God set aside young Saul's brilliance, his dedication, and his blameless morality as having done nothing to advance him on his search for reality. Suddenly it was all made clear--Jesus is Lord! Using that key, everything began to fall into place; the universe and life itself began to make sense. And best of all, Paul found himself fulfilled as a man. Jesus was real and was with him night and day. Courage and peace and power were his as a daily inheritance, enriching his life beyond all expectation. He had found the secret of godlikeness-- of being like God!
Because of his own experience the apostle is careful now to keep his preaching sharply focused on the only subject God will honor by calling light out of darkness--that is, ''For we do not preach ourselves, but Jesus Christ as Lord, and ourselves as your servants for Jesus' sake" (2 Corinthians 4:5). The danger in preaching is that all too often we offer ourselves as the remedy for man's need. We speak about the church or Christian education or the Christian way of life, when all the time what people need is Jesus. The church cannot save, a knowledge of Christian philosophy does not heal, doctrine without love puffs up. Only Jesus is Lord, only He is absolutely essential to life. When He is encountered, all the other things will fall into their proper places.
A servant heart
In view of this, the role of the Christian is that of a servant. He is there to discover the needs of others and to do whatever his master tells him to do to meet those needs. He is, therefore, a servant "for Jesus' sake." He is never the servant of men, but he is Jesus' servant and therefore serves men. That is an important distinction. A friend of mine said, "The tragic error I made was that I became a servant of people. I felt obligated to respond favorably when anyone called and asked me to do something. Someone would say, 'I think you ought to do such and such,' and I would say, 'Right, I'd better do it.' Then five other people would tell me what they thought I should do. Suddenly I found myself in trouble because I couldn't do everything. But when I checked the life of Jesus, I found that He was a servant of the Father, not a servant of people. He submitted himself to the people whom the Father picked out. That set me free."

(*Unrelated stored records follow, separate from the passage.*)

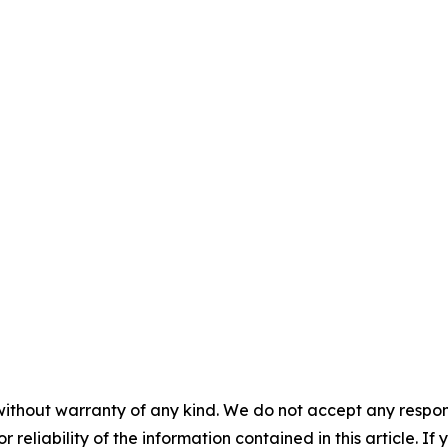
without warranty of any kind. We do not accept any responsib
r reliability of the information contained in this article. I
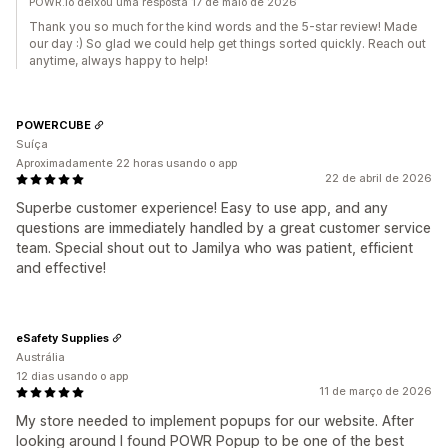
POWR.io deixou uma resposta 17 de maio de 2026
Thank you so much for the kind words and the 5-star review! Made
our day :) So glad we could help get things sorted quickly. Reach out
anytime, always happy to help!
POWERCUBE
Suíça
Aproximadamente 22 horas usando o app
22 de abril de 2026
Superbe customer experience! Easy to use app, and any
questions are immediately handled by a great customer service
team. Special shout out to Jamilya who was patient, efficient
and effective!
eSafety Supplies
Austrália
12 dias usando o app
11 de março de 2026
My store needed to implement popups for our website. After
looking around I found POWR Popup to be one of the best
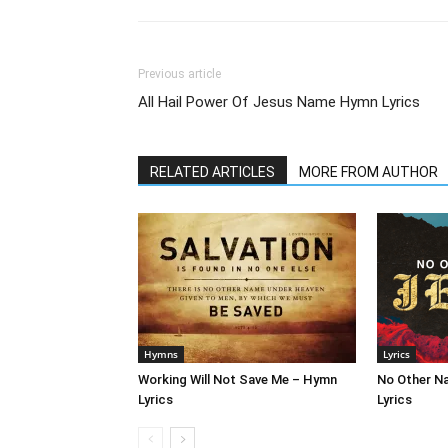
Previous article
All Hail Power Of Jesus Name Hymn Lyrics
RELATED ARTICLES
MORE FROM AUTHOR
Hymns
Lyrics
Working Will Not Save Me – Hymn
No Other N
Lyrics
Lyrics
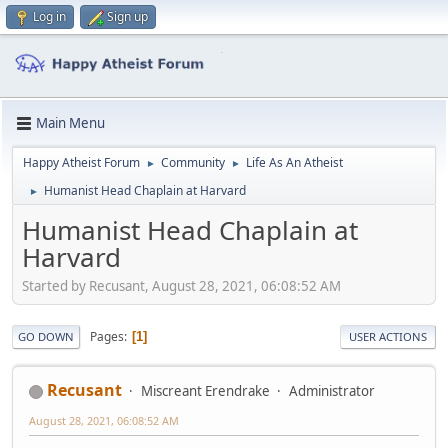
Log in
Sign up
Main Menu
Happy Atheist Forum
Community
Life As An Atheist
►
►
Humanist Head Chaplain at Harvard
►
Humanist Head Chaplain at
Harvard
Started by Recusant, August 28, 2021, 06:08:52 AM
Pages
1
GO DOWN
USER ACTIONS
Recusant
Miscreant Erendrake
Administrator
August 28, 2021, 06:08:52 AM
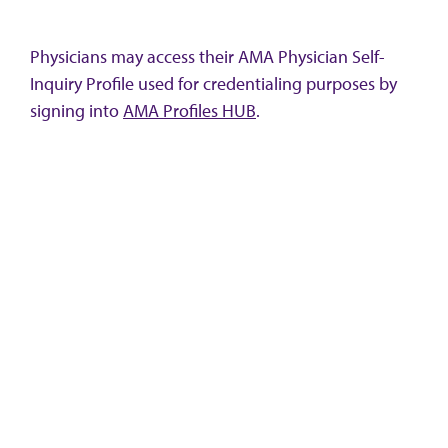
Physicians may access their AMA Physician Self-
Inquiry Profile used for credentialing purposes by
signing into
AMA Profiles HUB
.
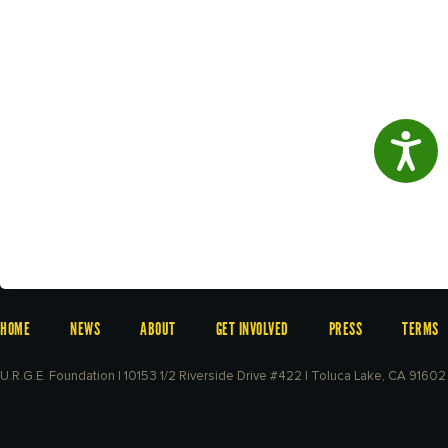
Access
HOME
NEWS
ABOUT
GET INVOLVED
PRESS
TERMS
U.R.G.E. Foundation | 10153 1/2 Riverside Drive #422 | Toluca Lake, CA 91602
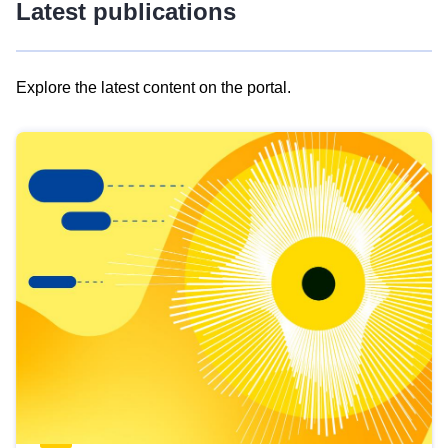
Latest publications
Explore the latest content on the portal.
Skip
results
of
view
Latest
publications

God always honors a message centered on the Lordship of Jesus, and which manifests a servant's heart to those whom he sets in your path. The god of this world, the enemy without, is clever and subtle. He knows how to lead men into darkness without their being aware of what is happening. But the God of resurrection is more than his equal. He will honor the open statement of the truth with the light of the glory of God, pouring from the face of Jesus Christ.